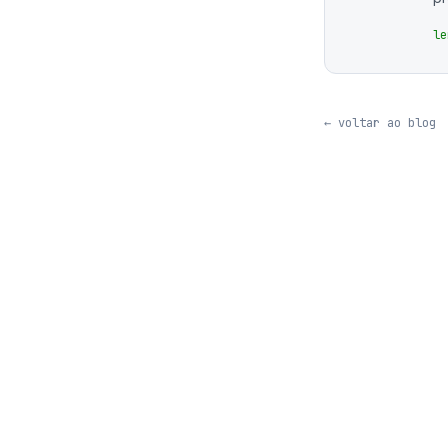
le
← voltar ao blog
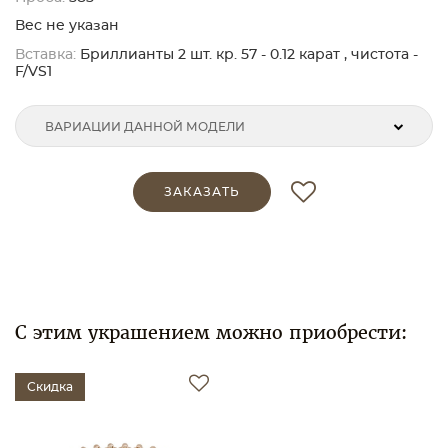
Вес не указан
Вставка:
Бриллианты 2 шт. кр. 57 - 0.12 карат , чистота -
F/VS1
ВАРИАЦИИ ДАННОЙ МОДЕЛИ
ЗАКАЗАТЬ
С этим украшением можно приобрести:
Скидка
···
- **EXERCISE AIM**: Give back exactly the lines from the one containing "Вес не указан" through the end of the listing above, with both ends included and nothing added.

- **EXERCISE RESULT**:
Вес не указан
Вставка:
Бриллианты 2 шт. кр. 57 - 0.12 карат , чистота -
F/VS1
ВАРИАЦИИ ДАННОЙ МОДЕЛИ
ЗАКАЗАТЬ
С этим украшением можно приобрести:
Скидка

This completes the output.